Food / Society

No more kitchen nightmares: Meet the women shaking up Stockholm’s foodie scene

By Lars Roest-Madsen

Restaurant kitchens have long had a reputation for being a bit like pressure cookers. But now an exciting new guard of chefs are bidding goodbye to the stale, toxic working environments and building a more inclusive, welcoming space in the city's top kitchens

Restaurant kitchens are often portrayed as somewhat chaotic habitats, pirate ship-like places where chronically overworked underlings toil their way through 80-hour work weeks under constant stress and strain. Just tune in to Hulu’s wildly popular drama series The Bear and you will see the stereotype played out in full.

Advertisement

For the fine dining scene, that stereotype has often been rooted in truth. Earlier this year, the Financial Times lifted the lid on the alleged harsh conditions and gruelling workloads of New Nordic titan Noma's stagiaires (unpaid 'trainees'). Subsequently, Danish weekly Weekendavisen reported that the restaurant’s sister establishment, 108, had systematically underpaid foreign chefs for years. The beacon of Scandi fine dining has since vowed to change its ways.

In other parts of the region, things have changed already. In Stockholm, prominent chefs at the forefront of the city’s dining scene have waved goodbye to the punishing work hours and the toxic work culture that has defined the restaurant industry for so long.

“If you as a restaurant claim to be sustainable, and you don’t extend that sustainability to the staff, you’re doing a half-assed job,” says Elvira Lindqvist, head chef at Oxenstiernan in Stockholm. She made a name for herself as head chef at Fotografiska, which she placed at the forefront of Scandinavia’s most sustainable restaurants. Today, at Oxenstiernan, her staff works in two shifts to ensure a 40-hour work week.

If the industry is to stem the current flow of staff away from the sector, this approach is necessary, Lindqvist says.

“Today, the employees demand it. People want a life outside of work. We embrace it and welcome it. If the staff is treated well, they are more inclined to stay. And if your work is structured, and you are smart in what you serve, it is doable, also financially,” says Lindqvist, who coming up as a young chef experienced some of the crude behaviour portrayed in The Bear in real life.

She welcomes the ongoing debate around the working conditions at industry titans such as Noma: “If we really want this industry to be good, we need to expose the ones that don’t do well. We need to talk about them.”

The long hours and questionable working conditions in some places have given the industry a bad reputation, scaring people, not least women, away from the kitchens. Lindqvist says she and her industry colleagues generally struggle to find staff, however, as a woman it seems to be easier for her to find female employees.

“Women seem to want to work in female-led kitchens. I see a lot of kitchen teams with only men, led by men, and I hear male colleagues complaining that no women are applying to work in their kitchens.”

Given some of the recent headlines, this hardly comes as a surprise.

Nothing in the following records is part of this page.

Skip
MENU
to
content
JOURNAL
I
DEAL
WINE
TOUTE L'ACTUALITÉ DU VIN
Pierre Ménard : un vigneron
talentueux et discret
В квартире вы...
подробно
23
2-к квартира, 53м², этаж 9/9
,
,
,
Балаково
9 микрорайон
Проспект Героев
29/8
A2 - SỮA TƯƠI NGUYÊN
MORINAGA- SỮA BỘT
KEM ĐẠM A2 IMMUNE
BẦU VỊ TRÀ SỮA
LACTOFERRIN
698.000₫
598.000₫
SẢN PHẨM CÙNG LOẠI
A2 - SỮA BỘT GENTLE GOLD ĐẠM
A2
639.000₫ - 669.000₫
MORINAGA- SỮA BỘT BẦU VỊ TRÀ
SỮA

As a young chef, Lindqvist says she had to work much harder as a woman to gain respect and male superiors would mock her with remarks like “let’s see how long you last”. But that has changed, she says. Her impression is that the archetypical portrayal of inhospitable working environments and screaming chefs is an increasingly rare sight in Swedish kitchens, although she notes that female chefs at the top level are still rare. Today, just 6% of Michelin-starred restaurants globally are headed by women.

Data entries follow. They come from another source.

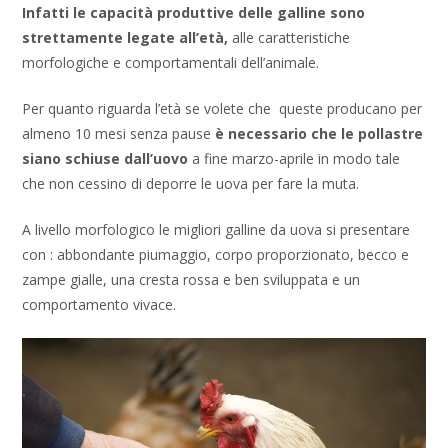
Infatti le capacità produttive delle galline sono
strettamente legate all’età,
alle caratteristiche
morfologiche e comportamentali dell’animale.
Per quanto riguarda l’età se volete che queste producano per
almeno 10 mesi senza pause
è necessario che le pollastre
siano schiuse dall’uovo
a fine marzo-aprile in modo tale
che non cessino di deporre le uova per fare la muta.
A livello morfologico le migliori galline da uova si presentare
con : abbondante piumaggio, corpo proporzionato, becco e
zampe gialle, una cresta rossa e ben sviluppata e un
comportamento vivace.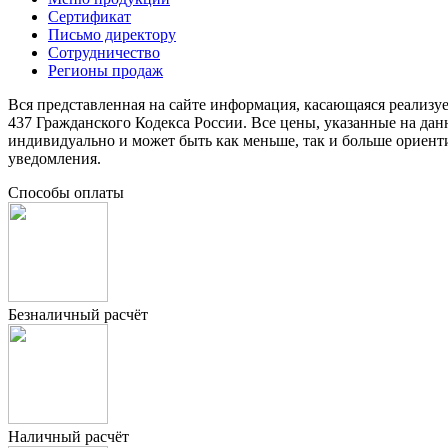
Сертификат
Письмо директору
Сотрудничество
Регионы продаж
Вся представленная на сайте информация, касающаяся реализу
437 Гражданского Кодекса России. Все цены, указанные на да
индивидуально и может быть как меньше, так и больше ориент
уведомления.
Способы оплаты
Безналичный расчёт
Наличный расчёт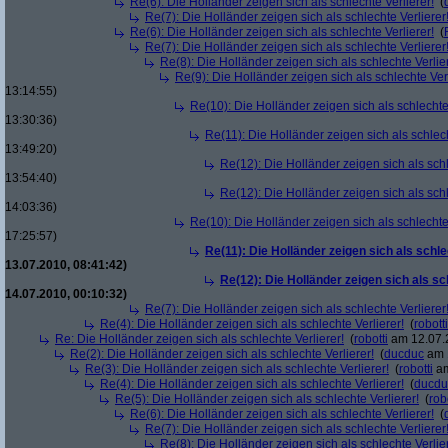
Re(6): Die Holländer zeigen sich als schlechte Verlierer!
(
Re(7): Die Holländer zeigen sich als schlechte Verlierer
Re(6): Die Holländer zeigen sich als schlechte Verlierer!
(
Re(7): Die Holländer zeigen sich als schlechte Verlierer
Re(8): Die Holländer zeigen sich als schlechte Verlier
Re(9): Die Holländer zeigen sich als schlechte Verl
13:14:55)
Re(10): Die Holländer zeigen sich als schlechte 
13:30:36)
Re(11): Die Holländer zeigen sich als schlech
13:49:20)
Re(12): Die Holländer zeigen sich als schl
13:54:40)
Re(12): Die Holländer zeigen sich als schl
14:03:36)
Re(10): Die Holländer zeigen sich als schlechte 
17:25:57)
Re(11): Die Holländer zeigen sich als schle
13.07.2010, 08:41:42)
Re(12): Die Holländer zeigen sich als sc
14.07.2010, 00:10:32)
Re(7): Die Holländer zeigen sich als schlechte Verlierer
Re(4): Die Holländer zeigen sich als schlechte Verlierer!
(
robotti
Re: Die Holländer zeigen sich als schlechte Verlierer!
(
robotti
am 12.07.2
Re(2): Die Holländer zeigen sich als schlechte Verlierer!
(
ducduc
am 1
Re(3): Die Holländer zeigen sich als schlechte Verlierer!
(
robotti
am
Re(4): Die Holländer zeigen sich als schlechte Verlierer!
(
ducdu
Re(5): Die Holländer zeigen sich als schlechte Verlierer!
(
rob
Re(6): Die Holländer zeigen sich als schlechte Verlierer!
(
Re(7): Die Holländer zeigen sich als schlechte Verlierer
Re(8): Die Holländer zeigen sich als schlechte Verlier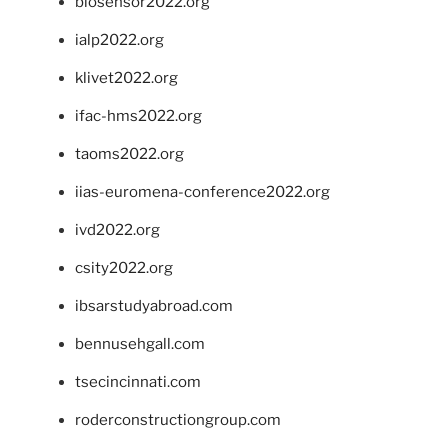
biosensor2022.org
ialp2022.org
klivet2022.org
ifac-hms2022.org
taoms2022.org
iias-euromena-conference2022.org
ivd2022.org
csity2022.org
ibsarstudyabroad.com
bennusehgall.com
tsecincinnati.com
roderconstructiongroup.com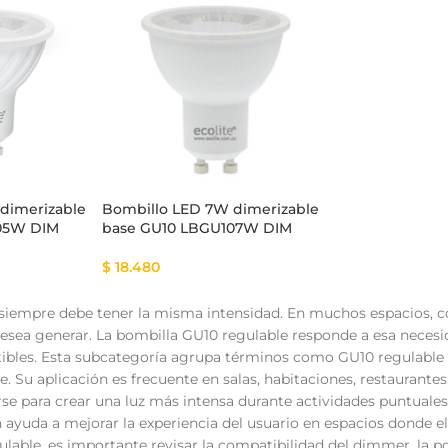
tema Smart
Cinta Multicolor
dimerizable
Bombillo LED 7W dimerizable
05W DIM
base GU10 LBGU107W DIM
$
18.480
siempre debe tener la misma intensidad. En muchos espacios, co
esea generar. La bombilla GU10 regulable responde a esa necesid
ibles. Esta subcategoría agrupa términos como GU10 regulable 
 Su aplicación es frecuente en salas, habitaciones, restaurantes,
rse para crear una luz más intensa durante actividades puntua
ayuda a mejorar la experiencia del usuario en espacios donde el
lable, es importante revisar la compatibilidad del dimmer, la po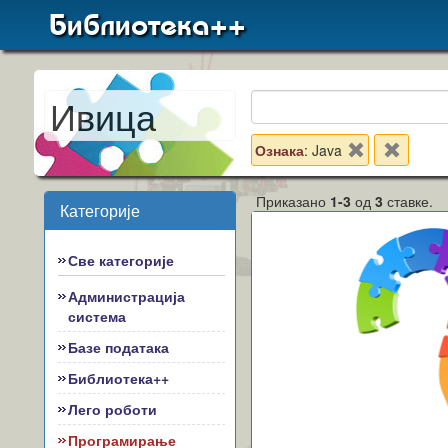
Библиотека++
Ивица
Ознака
: Java
Приказано
1-3
од
3
ставке.
Категорије
Све категорије
Администрација
система
Базе података
Библиотека++
Лего роботи
Програмирање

One of them is head chef Florencia Abella at the helm of Ekstedt, one of Stockholm’s culinary institutions. Abella believes that long hours and a bad working environment will ultimately show in the food.

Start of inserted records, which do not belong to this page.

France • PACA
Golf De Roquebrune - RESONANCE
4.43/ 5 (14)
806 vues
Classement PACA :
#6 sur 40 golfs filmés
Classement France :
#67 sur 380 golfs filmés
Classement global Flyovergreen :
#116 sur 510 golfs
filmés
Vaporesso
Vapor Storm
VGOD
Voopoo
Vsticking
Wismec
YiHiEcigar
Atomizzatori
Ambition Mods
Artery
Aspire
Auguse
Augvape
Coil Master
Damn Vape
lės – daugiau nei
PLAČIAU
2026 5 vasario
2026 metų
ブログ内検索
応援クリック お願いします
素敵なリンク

“If you are tired or mad at the people you are working with, it’s going to show on the plates. The focus is not going be the same,” she says.

Abella also works with two teams of chefs to ensure that they do not work more than 40 to 50 hours a week. Any overtime is paid, she says. As a young chef working in Japan, she says she witnessed superiors punching ‘disobedient’ chefs who didn’t comply with their orders. At Ekstedt, she wants to create an aggression-free environment.

“Sometimes you have to tell people to do things properly, but to throw pans and that kind of stuff is not stable,” she says. “You don’t need to overreact and be aggressive. That way you won’t have your staff for a very long time.”

As culinary director at TAK, the rooftop restaurant at Stockholm’s swanky Hotel At Six, Frida Ronge is also experiencing recruitment difficulties. More than ever, it is important for restaurateurs to offer staff decent working conditions, says Ronge, who claims that a 40-hour work week is indeed doable most times of the year. “We need to do better if we want to attract people to the business. We have fun and there’s good energy, but that’s not enough any more. People need to have the same rights as in other industries.”